== WORK TO BE COMPLETED ==
Exact repetition is required: output every record in full.

== Dataset excerpts ==
*** Begin section ***
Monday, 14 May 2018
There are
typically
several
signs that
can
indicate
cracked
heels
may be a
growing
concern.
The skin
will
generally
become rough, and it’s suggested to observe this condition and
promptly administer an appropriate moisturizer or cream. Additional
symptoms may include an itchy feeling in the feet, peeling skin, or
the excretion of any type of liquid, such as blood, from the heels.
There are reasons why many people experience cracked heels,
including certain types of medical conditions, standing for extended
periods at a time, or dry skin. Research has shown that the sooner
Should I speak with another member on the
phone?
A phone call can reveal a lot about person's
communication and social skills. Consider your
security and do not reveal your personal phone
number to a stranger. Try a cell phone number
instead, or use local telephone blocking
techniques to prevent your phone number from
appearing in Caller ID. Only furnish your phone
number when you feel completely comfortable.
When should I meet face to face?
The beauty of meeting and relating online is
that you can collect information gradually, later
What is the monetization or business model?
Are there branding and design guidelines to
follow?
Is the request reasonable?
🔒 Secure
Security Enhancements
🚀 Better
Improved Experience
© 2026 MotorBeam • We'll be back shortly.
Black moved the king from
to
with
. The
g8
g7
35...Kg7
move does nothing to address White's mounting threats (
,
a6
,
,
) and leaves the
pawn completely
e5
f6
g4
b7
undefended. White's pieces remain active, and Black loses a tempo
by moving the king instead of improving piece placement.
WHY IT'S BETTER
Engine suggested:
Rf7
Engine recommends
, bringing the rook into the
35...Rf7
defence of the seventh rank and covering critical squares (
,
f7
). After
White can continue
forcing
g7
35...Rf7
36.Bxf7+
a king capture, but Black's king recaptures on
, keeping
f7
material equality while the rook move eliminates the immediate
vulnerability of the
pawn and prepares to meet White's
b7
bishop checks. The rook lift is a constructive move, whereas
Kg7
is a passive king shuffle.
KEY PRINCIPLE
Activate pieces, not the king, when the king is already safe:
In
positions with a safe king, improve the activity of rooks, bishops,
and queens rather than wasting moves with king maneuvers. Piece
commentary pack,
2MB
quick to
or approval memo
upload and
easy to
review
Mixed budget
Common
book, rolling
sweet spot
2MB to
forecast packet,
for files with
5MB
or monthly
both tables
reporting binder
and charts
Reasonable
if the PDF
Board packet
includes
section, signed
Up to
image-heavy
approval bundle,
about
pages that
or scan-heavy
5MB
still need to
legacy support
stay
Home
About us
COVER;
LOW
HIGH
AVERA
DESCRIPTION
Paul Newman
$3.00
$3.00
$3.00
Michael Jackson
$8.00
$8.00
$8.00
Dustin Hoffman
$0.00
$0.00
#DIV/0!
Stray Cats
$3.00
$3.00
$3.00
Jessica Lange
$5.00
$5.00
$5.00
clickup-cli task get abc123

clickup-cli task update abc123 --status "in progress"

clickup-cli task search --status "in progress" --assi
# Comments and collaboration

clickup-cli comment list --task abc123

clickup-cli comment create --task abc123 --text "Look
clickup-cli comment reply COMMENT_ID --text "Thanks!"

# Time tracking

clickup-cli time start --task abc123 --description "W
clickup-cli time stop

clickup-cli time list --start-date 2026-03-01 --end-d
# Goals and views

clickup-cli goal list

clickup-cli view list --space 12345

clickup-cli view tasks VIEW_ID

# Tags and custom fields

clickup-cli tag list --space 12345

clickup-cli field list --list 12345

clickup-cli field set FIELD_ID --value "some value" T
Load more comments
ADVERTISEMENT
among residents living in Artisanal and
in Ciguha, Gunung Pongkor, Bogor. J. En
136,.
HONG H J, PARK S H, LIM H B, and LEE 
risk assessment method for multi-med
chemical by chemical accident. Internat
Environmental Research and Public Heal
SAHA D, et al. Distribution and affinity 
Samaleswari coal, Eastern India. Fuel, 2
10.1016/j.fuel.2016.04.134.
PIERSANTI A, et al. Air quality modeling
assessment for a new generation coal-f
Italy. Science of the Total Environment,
*** End section ***
== THE ANSWER ==
Monday, 14 May 2018
There are
typically
several
signs that
can
indicate
cracked
heels
may be a
growing
concern.
The skin
will
generally
become rough, and it’s suggested to observe this condition and
promptly administer an appropriate moisturizer or cream. Additional
symptoms may include an itchy feeling in the feet, peeling skin, or
the excretion of any type of liquid, such as blood, from the heels.
There are reasons why many people experience cracked heels,
including certain types of medical conditions, standing for extended
periods at a time, or dry skin. Research has shown that the sooner
Should I speak with another member on the
phone?
A phone call can reveal a lot about person's
communication and social skills. Consider your
security and do not reveal your personal phone
number to a stranger. Try a cell phone number
instead, or use local telephone blocking
techniques to prevent your phone number from
appearing in Caller ID. Only furnish your phone
number when you feel completely comfortable.
When should I meet face to face?
The beauty of meeting and relating online is
that you can collect information gradually, later
What is the monetization or business model?
Are there branding and design guidelines to
follow?
Is the request reasonable?
🔒 Secure
Security Enhancements
🚀 Better
Improved Experience
© 2026 MotorBeam • We'll be back shortly.
Black moved the king from
to
with
. The
g8
g7
35...Kg7
move does nothing to address White's mounting threats (
,
a6
,
,
) and leaves the
pawn completely
e5
f6
g4
b7
undefended. White's pieces remain active, and Black loses a tempo
by moving the king instead of improving piece placement.
WHY IT'S BETTER
Engine suggested:
Rf7
Engine recommends
, bringing the rook into the
35...Rf7
defence of the seventh rank and covering critical squares (
,
f7
). After
White can continue
forcing
g7
35...Rf7
36.Bxf7+
a king capture, but Black's king recaptures on
, keeping
f7
material equality while the rook move eliminates the immediate
vulnerability of the
pawn and prepares to meet White's
b7
bishop checks. The rook lift is a constructive move, whereas
Kg7
is a passive king shuffle.
KEY PRINCIPLE
Activate pieces, not the king, when the king is already safe:
In
positions with a safe king, improve the activity of rooks, bishops,
and queens rather than wasting moves with king maneuvers. Piece
commentary pack,
2MB
quick to
or approval memo
upload and
easy to
review
Mixed budget
Common
book, rolling
sweet spot
2MB to
forecast packet,
for files with
5MB
or monthly
both tables
reporting binder
and charts
Reasonable
if the PDF
Board packet
includes
section, signed
Up to
image-heavy
approval bundle,
about
pages that
or scan-heavy
5MB
still need to
legacy support
stay
Home
About us
COVER;
LOW
HIGH
AVERA
DESCRIPTION
Paul Newman
$3.00
$3.00
$3.00
Michael Jackson
$8.00
$8.00
$8.00
Dustin Hoffman
$0.00
$0.00
#DIV/0!
Stray Cats
$3.00
$3.00
$3.00
Jessica Lange
$5.00
$5.00
$5.00
clickup-cli task get abc123

clickup-cli task update abc123 --status "in progress"

clickup-cli task search --status "in progress" --assi
# Comments and collaboration

clickup-cli comment list --task abc123

clickup-cli comment create --task abc123 --text "Look
clickup-cli comment reply COMMENT_ID --text "Thanks!"

# Time tracking

clickup-cli time start --task abc123 --description "W
clickup-cli time stop

clickup-cli time list --start-date 2026-03-01 --end-d
# Goals and views

clickup-cli goal list

clickup-cli view list --space 12345

clickup-cli view tasks VIEW_ID

# Tags and custom fields

clickup-cli tag list --space 12345

clickup-cli field list --list 12345

clickup-cli field set FIELD_ID --value "some value" T
Load more comments
ADVERTISEMENT
among residents living in Artisanal and
in Ciguha, Gunung Pongkor, Bogor. J. En
136,.
HONG H J, PARK S H, LIM H B, and LEE 
risk assessment method for multi-med
chemical by chemical accident. Internat
Environmental Research and Public Heal
SAHA D, et al. Distribution and affinity 
Samaleswari coal, Eastern India. Fuel, 2
10.1016/j.fuel.2016.04.134.
PIERSANTI A, et al. Air quality modeling
assessment for a new generation coal-f
Italy. Science of the Total Environment,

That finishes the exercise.